To be fair, most modern Bible translations don’t have “feared”; they substitute “worshipped” or “revered”. And I’m sure that’s right. The psalmist isn’t talking about a cringing, servile attitude towards God.

But he is talking about a very serious attitude, whereby God takes absolute first place in our lives, and whereby his lordship as well as his love shape and control our attitudes and our behaviour.

Perhaps you can sum it up like this: Forgiveness is certainly a free gift, and something to rejoice in - but it isn’t a freebie.

By “freebie” I mean something we probably accept with a casual wave of the hand - “Great, thanks for that”. And then get on with our lives with barely a further thought. We live in a world awash with freebies - the advertising industry uses them all the time, and the idea of something for nothing is very appealing.

But if ever we Christians start treating God’s forgiveness that way, we have lost all sense of divine authority and of “the beauty of holiness”.

I don’t know, of course, what led the psalmist to write these words. But I’ll make a pretty confident guess: he had woken up to the fact that, having basked in the sunshine of God’s forgiveness, from now on his life could never be the same. Look back for a moment at his story...

He has been in trouble, deep trouble: “Out of the depths I cry to you” (verse 1). The depths! Is he talking about sickness, or family worries, or money troubles? Possibly any of those. But there are some clues pointing us in a different direction.

First, his cry to God is for “mercy” (verse 2), suggesting a sense of guilt and shame. It seems he has something on his conscience, and it won’t let him rest. And then this impression is reinforced by his picture of God up in heaven holding a long, grim list of all his sins and wrong-doings: “If you, O Lord, kept a record of sins, O Lord, who could stand?” (verse 3). Who indeed!

He’s feeling pretty small. 

And it’s then that those beautiful, simple, gospel words come: “But with you there is forgiveness.” From the depths to the heights!

In my years as a hospital chaplain I sometimes met people who had been through grave illness, perhaps even close to death itself. But they had come through, and their sense of relief and gratitude was overwhelming.

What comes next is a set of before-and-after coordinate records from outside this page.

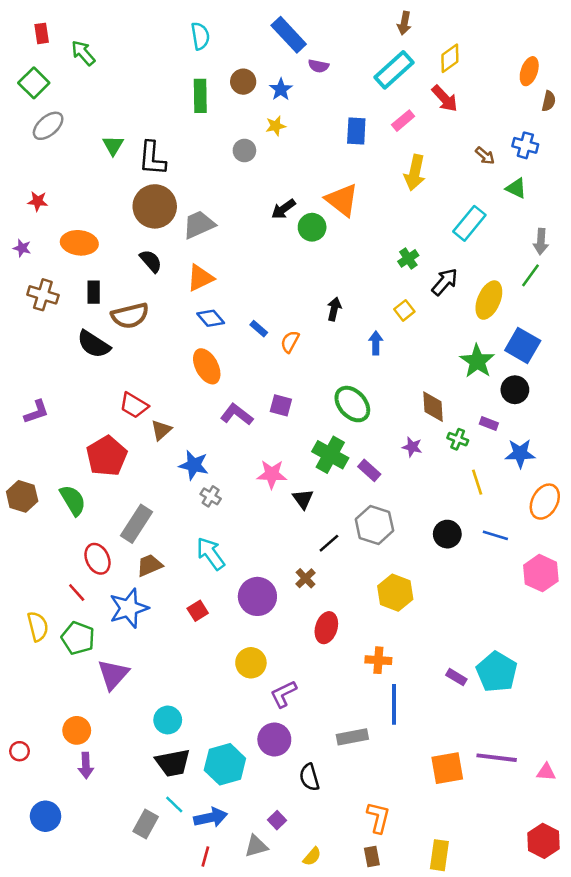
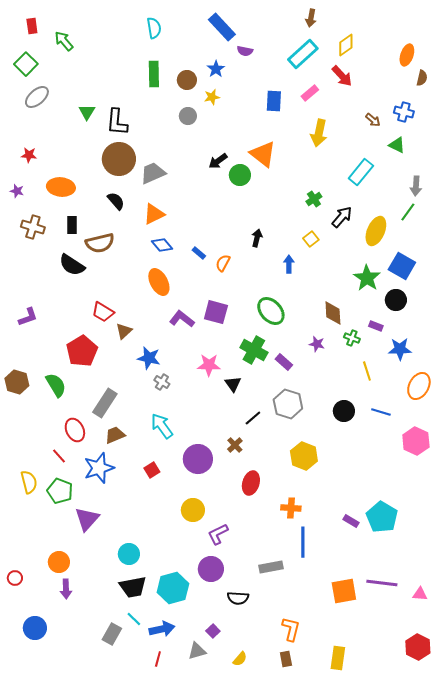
brown circle: (243, 82) -> (187, 80), moved
purple square: (281, 405) -> (216, 312), size x1.4
black semicircle: (309, 777) -> (238, 598), turned -70

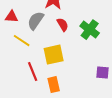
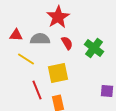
gray semicircle: (36, 21) -> (40, 39), turned 54

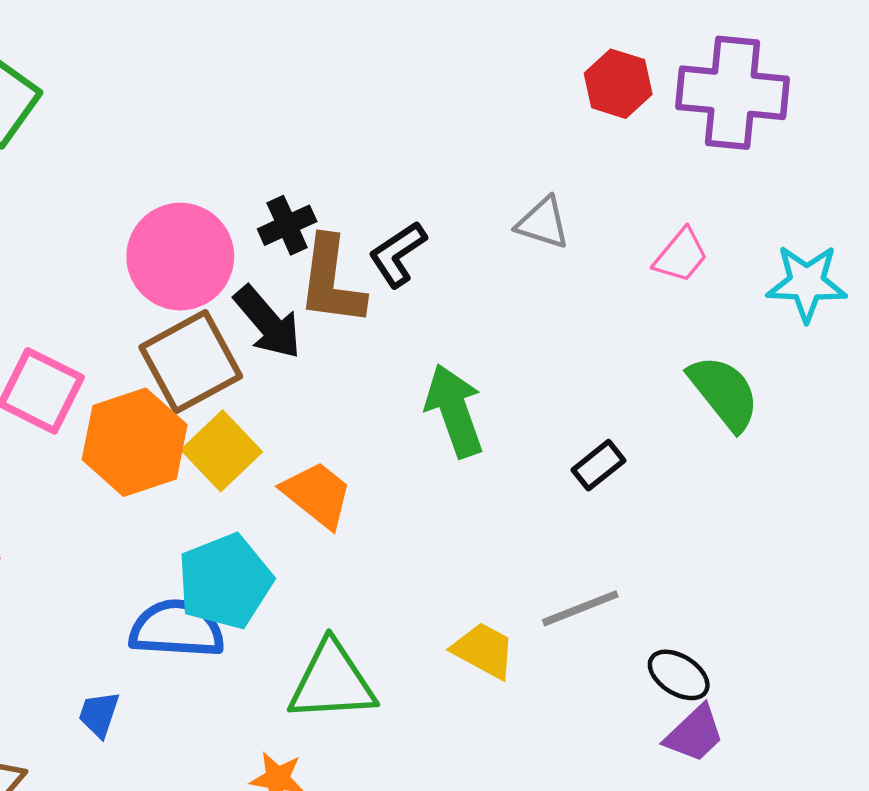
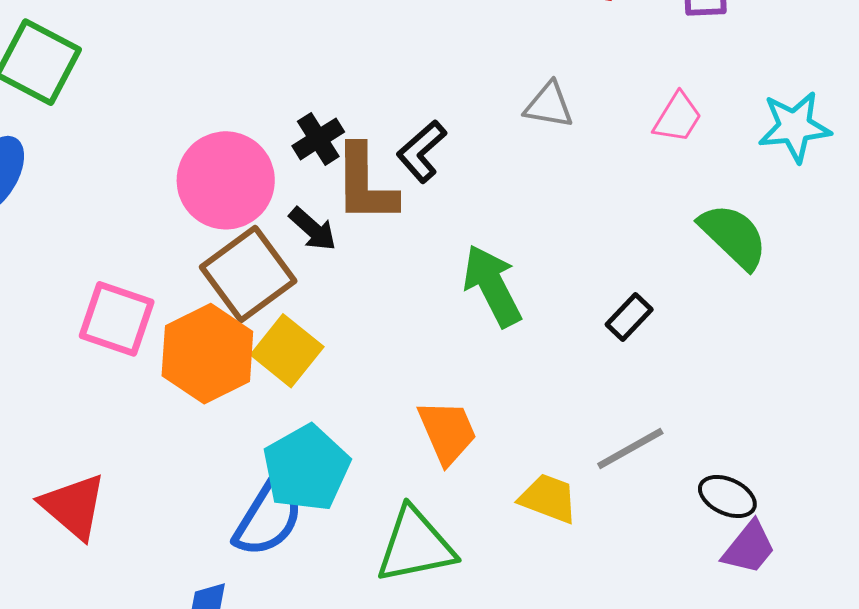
black arrow: (268, 322) -> (313, 229), size x0.7
orange trapezoid: (317, 494) -> (447, 432), moved, turned 36
blue semicircle: (177, 629) -> (269, 517), turned 126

They used to tell me that, following this experience, their whole attitude towards life was going to be completely different: “I’ll never take a day of life for granted again!... My eyes have been opened to what life is really all about!”

How truly they stuck to these resolutions, of course, I couldn’t stay. But it was moving to sense the deep sincerity with which they spoke. Some experiences in life really do warrant that hackneyed expression “life-changing”.

Well, I reckon that’s how the psalmist felt as he wrote this psalm. How, after all, can anybody receive something as massive and momentous as God’s free, gracious forgiveness - and carry on just as before?

The New Testament is full of the joy of the Lord - people coming face to face with Jesus and being transformed as a result. But this serious side is there too. Writing to the church in Philippi, Paul encourages them to “work out their salvation with...” - with what? Joy? Happiness? Freedom? Excitement? 

I’m sure he would gladly say all those things. But the phrase he actually uses is - wait for it - “fear and trembling” (Philippians 2:12). A challenge, surely, about how seriously we take our walk with God. Are we shallow, casual Christians, with trivial habits, aims, tastes and ambitions? Or do we give to God the devotion which is his due?

Here’s a question all of us might put to ourselves: What do I know about the fear of the Lord?

O God, thank you for being a forgiving God. Thank you that in Christ’s cross all my sins are dealt with once for all. May this great knowledge lead me to live my daily life in true fear of you. Amen.